BOLZANO (USP). All'insegna del motto “Giovani i musei”, la Giornata dei Musei altoatesini 2025, tenutasi il 27 novembre al Museion di Bolzano, è stata dedicata alla partecipazione dei giovani. Al centro dell'attenzione: progetti creativi, format e idee che suscitano l'entusiasmo dei giovani tra i 15 e i 25 anni per i musei.
La giornata è iniziata con conferenze tenute da Adrian Scholz-Alvarado dell'Istituto per la ricerca sulla partecipazione culturale di Berlino, Monika Holzer-Kernbichler (Kunsthaus Graz) e Tommaso Galligani (Gallerie degli Uffizi, Firenze) su mediazione, comunicazione e partecipazione culturale.
Successivamente, la sessione poster ha mostrato come i musei provinciali coinvolgono attivamente i giovani: ricostruire digitalmente il Forte di Fortezza con il videogioco Minecraft, concerti, workshop o mostre digitali: i progetti sono colorati, interattivi e invitanti. Il Museo Diocesano nel Palazzo Vescovile di Bressanone ha presentato audioguide sviluppate insieme ai giovani, che rendono udibili le loro prospettive.

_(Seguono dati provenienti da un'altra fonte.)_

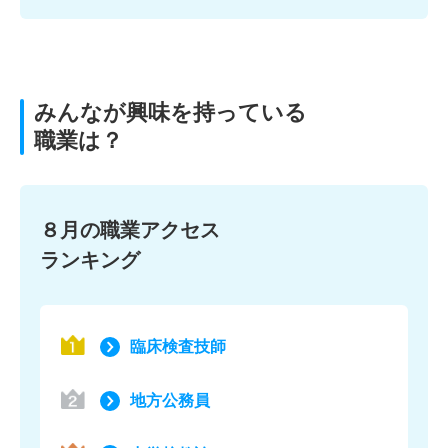
みんなが興味を持っている
職業は？
８月の職業アクセス
ランキング
臨床検査技師
地方公務員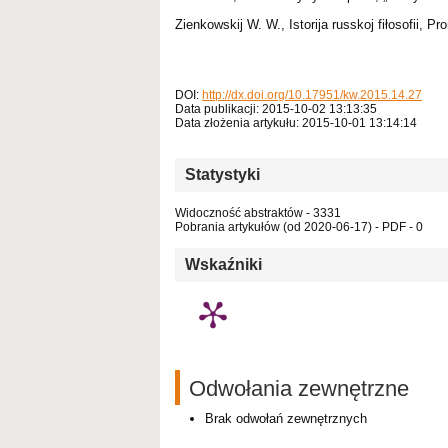
Zienkowskij W. W., Istorija russkoj fiłosofii, Pro
DOI:
http://dx.doi.org/10.17951/kw.2015.14.27
Data publikacji: 2015-10-02 13:13:35
Data złożenia artykułu: 2015-10-01 13:14:14
Statystyki
Widoczność abstraktów - 3331
Pobrania artykułów (od 2020-06-17) - PDF - 0
Wskaźniki
Odwołania zewnętrzne
Brak odwołań zewnętrznych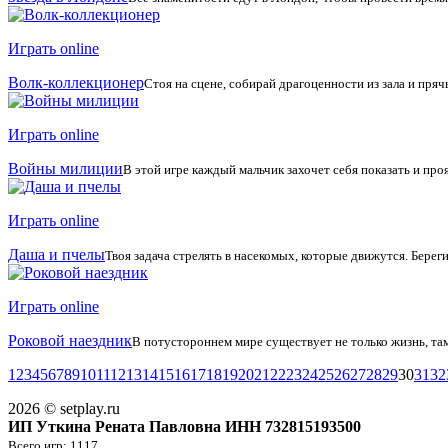
Играть online
Волк-коллекционер
Стоя на сцене, собирай драгоценности из зала и прячь
Играть online
Войны милиции
В этой игре каждый мальчик захочет себя показать и проя
Играть online
Даша и пчелы
Твоя задача стрелять в насекомых, которые движутся. Бере
Играть online
Роковой наездник
В потустороннем мире существует не только жизнь, там 
1
2
3
4
5
6
7
8
9
10
11
12
13
14
15
16
17
18
19
20
21
22
23
24
25
26
27
28
29
30
31
32
2026 © setplay.ru
ИП Уткина Рената Павловна ИНН 732815193500
Всего игр: 1117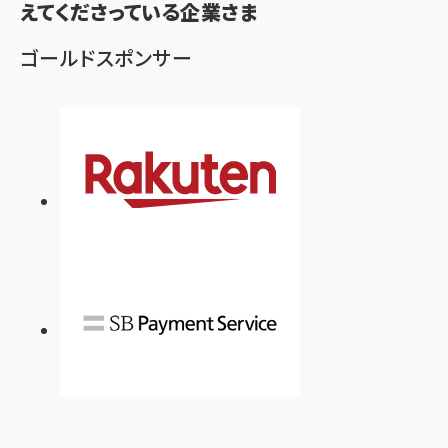
ず
えてくださっている企業さま
ゴールドスポンサー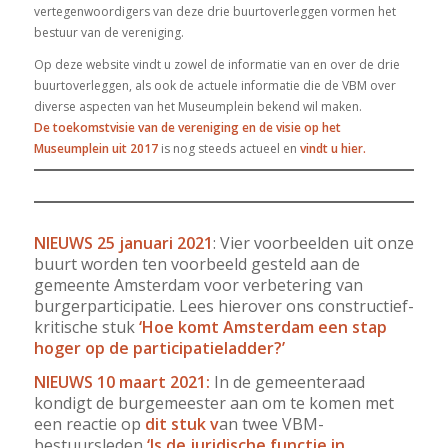
vertegenwoordigers van deze drie buurtoverleggen vormen het
bestuur van de vereniging.
Op deze website vindt u zowel de informatie van en over de drie
buurtoverleggen, als ook de actuele informatie die de VBM over
diverse aspecten van het Museumplein bekend wil maken.
De toekomstvisie van de vereniging en de visie op het
Museumplein uit 2017
is nog steeds actueel en
vindt u hier
.
NIEUWS 25 januari 2021
: Vier voorbeelden uit onze
buurt worden ten voorbeeld gesteld aan de
gemeente Amsterdam voor verbetering van
burgerparticipatie.
Lees hierover ons constructief-
kritische stuk
‘Hoe komt Amsterdam een stap
hoger op de participatieladder?’
NIEUWS 10 maart 2021:
In de gemeenteraad
kondigt de burgemeester aan om te komen met
een reactie op
dit stuk
v
an twee VBM-
bestuursleden
‘Is de juridische functie in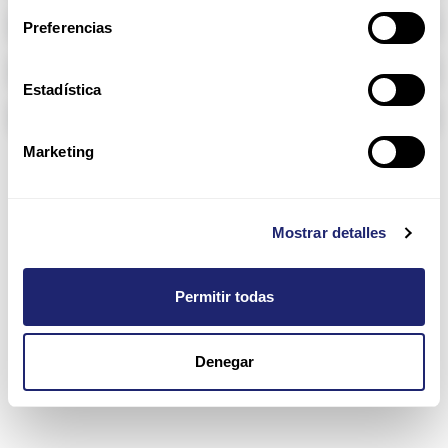
Memoria RAM
Preferencias
Arpers Transceivers
Estadística
Componentes
Marketing
Brocade
Mostrar detalles
Permitir todas
Denegar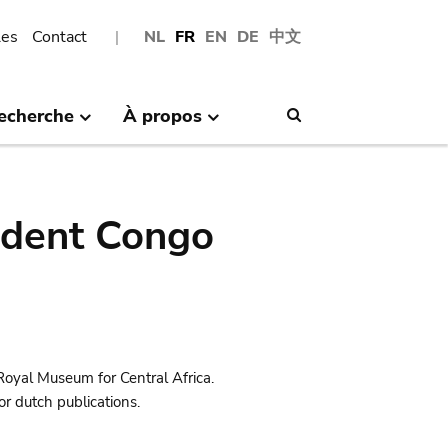
les
Contact
NL
FR
EN
DE
中文
echerche
À propos
Search
ndent Congo
Royal Museum for Central Africa.
r dutch publications.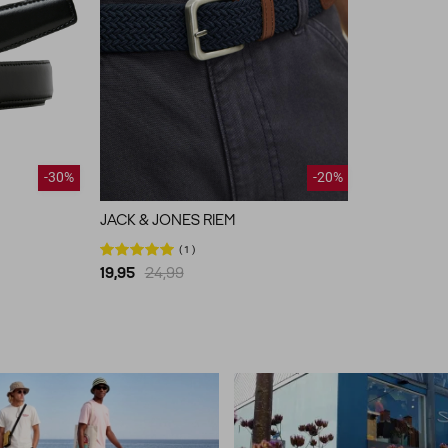
-30%
-20%
JACK & JONES RIEM
1
19,95
24,99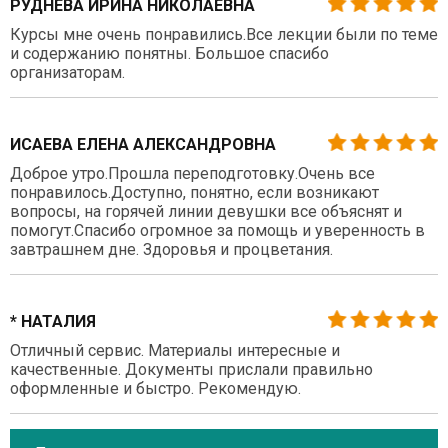
РУДНЕВА ИРИНА НИКОЛАЕВНА
Курсы мне очень понравились.Все лекции были по теме
и содержанию понятны. Большое спасибо
организаторам.
ИСАЕВА ЕЛЕНА АЛЕКСАНДРОВНА
Доброе утро.Прошла переподготовку.Очень все
понравилось.Доступно, понятно, если возникают
вопросы, на горячей линии девушки все объяснят и
помогут.Спасибо огромное за помощь и уверенность в
завтрашнем дне. Здоровья и процветания.
* НАТАЛИЯ
Отличный сервис. Материалы интересные и
качественные. Документы прислали правильно
оформленные и быстро. Рекомендую.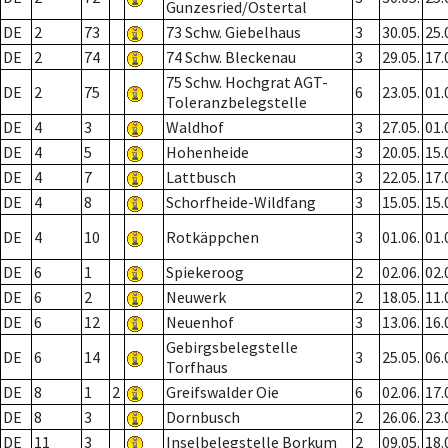
Gunzesried/Ostertal
DE
2
73
73 Schw. Giebelhaus
3
30.05.
25.
DE
2
74
74 Schw. Bleckenau
3
29.05.
17.
75 Schw. Hochgrat AGT-
DE
2
75
6
23.05.
01.
Toleranzbelegstelle
DE
4
3
Waldhof
3
27.05.
01.
DE
4
5
Hohenheide
3
20.05.
15.
DE
4
7
Lattbusch
3
22.05.
17.
DE
4
8
Schorfheide-Wildfang
3
15.05.
15.
DE
4
10
Rotkäppchen
3
01.06.
01.
DE
6
1
Spiekeroog
2
02.06.
02.
DE
6
2
Neuwerk
2
18.05.
11.
DE
6
12
Neuenhof
3
13.06.
16.
Gebirgsbelegstelle
DE
6
14
3
25.05.
06.
Torfhaus
DE
8
1
2
Greifswalder Oie
6
02.06.
17.
DE
8
3
Dornbusch
2
26.06.
23.
DE
11
3
Inselbelegstelle Borkum
2
09.05.
18.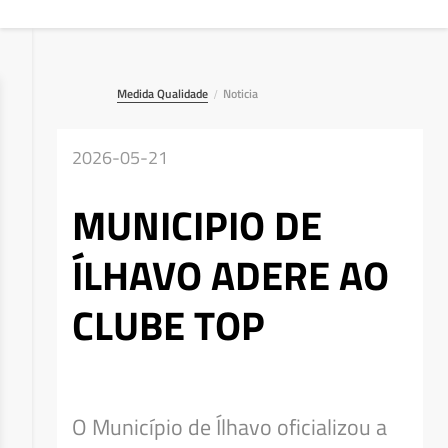
Medida Qualidade
Noticia
/
2026-05-21
MUNICIPIO DE
ÍLHAVO ADERE AO
CLUBE TOP
Deseja apagar o ficheiro?
O Município de Ílhavo oficializou a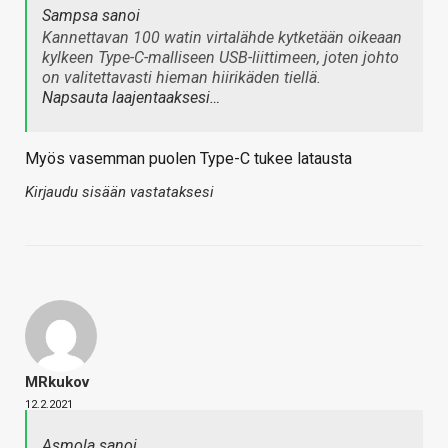
Sampsa sanoi
Kannettavan 100 watin virtalähde kytketään oikeaan
kylkeen Type-C-malliseen USB-liittimeen, joten johto
on valitettavasti hieman hiirikäden tiellä.
Napsauta laajentaaksesi…
Myös vasemman puolen Type-C tukee latausta
Kirjaudu sisään vastataksesi
MRkukov
12.2.2021
Asmola sanoi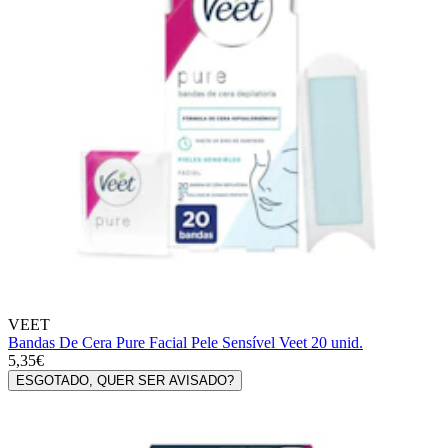
VEET
Bandas De Cera Pure Facial Pele Sensível Veet 20 unid.
5,35€
ESGOTADO, QUER SER AVISADO?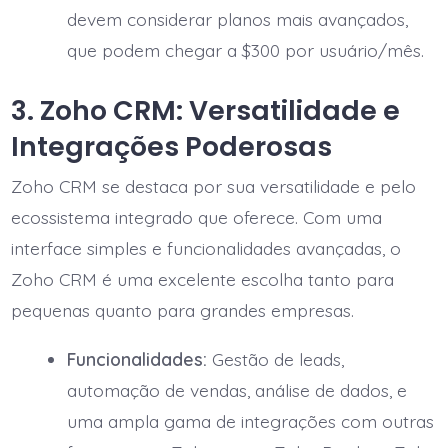
devem considerar planos mais avançados,
que podem chegar a $300 por usuário/mês.
3. Zoho CRM: Versatilidade e
Integrações Poderosas
Zoho CRM se destaca por sua versatilidade e pelo
ecossistema integrado que oferece. Com uma
interface simples e funcionalidades avançadas, o
Zoho CRM é uma excelente escolha tanto para
pequenas quanto para grandes empresas.
Funcionalidades:
Gestão de leads,
automação de vendas, análise de dados, e
uma ampla gama de integrações com outras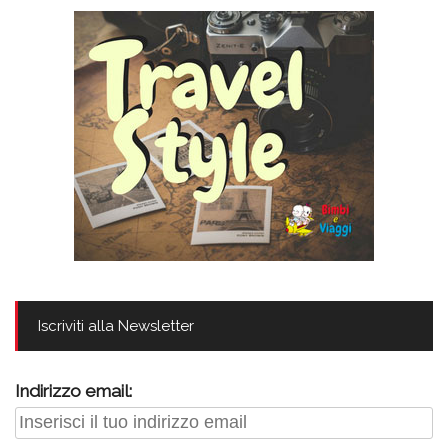
Iscriviti alla Newsletter
Indirizzo email: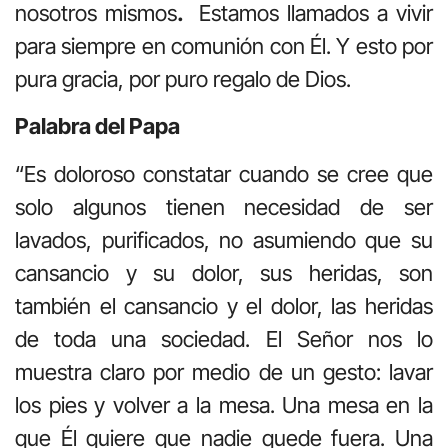
nosotros mismos
.
Estamos llamados a vivir
para siempre en comunión con Él. Y esto por
pura gracia, por puro regalo de Dios.
Palabra del Papa
“Es doloroso constatar cuando se cree que
solo algunos tienen necesidad de ser
lavados, purificados, no asumiendo que su
cansancio y su dolor, sus heridas, son
también el cansancio y el dolor, las heridas
de toda una sociedad. El Señor nos lo
muestra claro por medio de un gesto: lavar
los pies y volver a la mesa. Una mesa en la
que Él quiere que nadie quede fuera. Una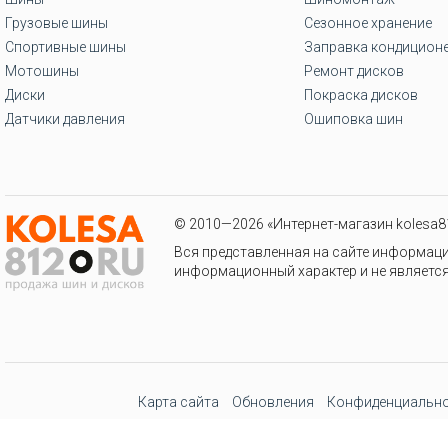
Грузовые шины
Сезонное хранение
Спортивные шины
Заправка кондицион
Мотошины
Ремонт дисков
Диски
Покраска дисков
Датчики давления
Ошиповка шин
© 2010—2026 «Интернет-магазин kolesa81
Вся представленная на сайте информаци
информационный характер и не является
Карта сайта
Обновления
Конфиденциально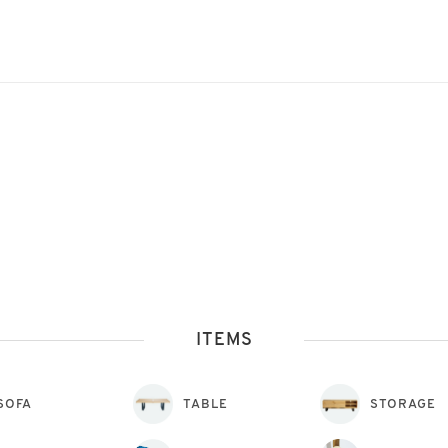
ITEMS
SOFA
TABLE
STORAGE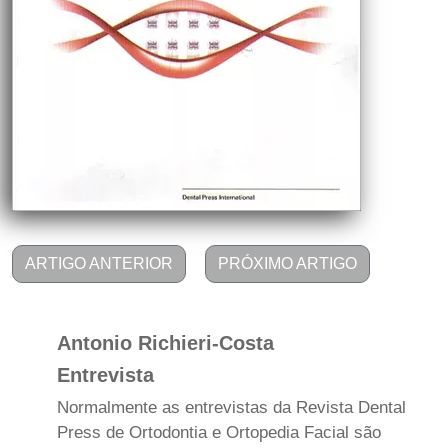
ARTIGO ANTERIOR
PRÓXIMO ARTIGO
Antonio Richieri-Costa
Entrevista
Normalmente as entrevistas da Revista Dental
Press de Ortodontia e Ortopedia Facial são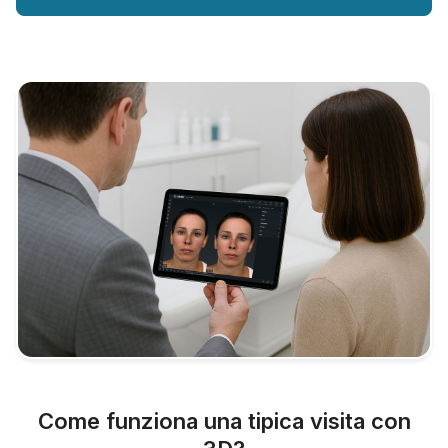
Come funziona una tipica visita con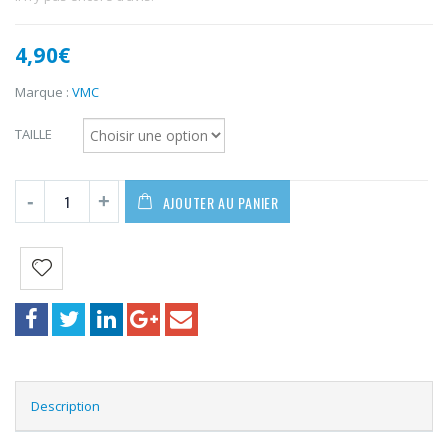
4,90
€
Marque :
VMC
TAILLE
AJOUTER AU PANIER
Description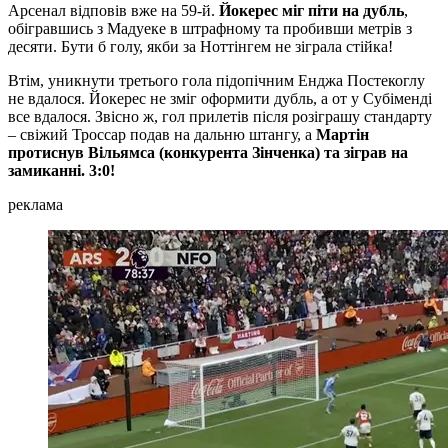
Арсенал відповів вже на 59-й.
Йокерес міг піти на дубль
,
обігравшись з Мадуеке в штрафному та пробивши метрів з
десяти. Бути б голу, якби за Ноттінгем не зіграла стійка!
Втім, уникнути третього гола підопічним Енджа Постекоглу
не вдалося. Йокерес не зміг оформити дубль, а от у Субіменді
все вдалося. Звісно ж, гол прилетів після розіграшу стандарту
– свіжий Троссар подав на дальню штангу, а
Мартін
протиснув Вільямса (конкурента Зінченка) та зіграв на
замиканні. 3:0!
реклама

Nel pomeriggio l'attenzione si è concentrata sullo scambio diretto con i giovani, per raccogliere le loro idee, i loro desideri e i loro punti di vista.
L'assessore provinciale Philipp Achammer ha sottolineato durante l'inaugurazione: “I musei sono luoghi importanti per la partecipazione democratica. È fondamentale coinvolgere attivamente i giovani e offrire loro spazi in cui possano esprimere le loro opinioni”.
La Giornata dei Musei altoatesini è stata inaugurata dal direttore del Museion Bart van der Heide, dalla direttrice dell'Azienda Musei provinciali Angelika Fleckinger, da Robert Gruber dell'Associazione Musei Alto Adige e da Franz Schöpf, direttore della Ripartizione Innovazione, Ricerca, Università e Musei.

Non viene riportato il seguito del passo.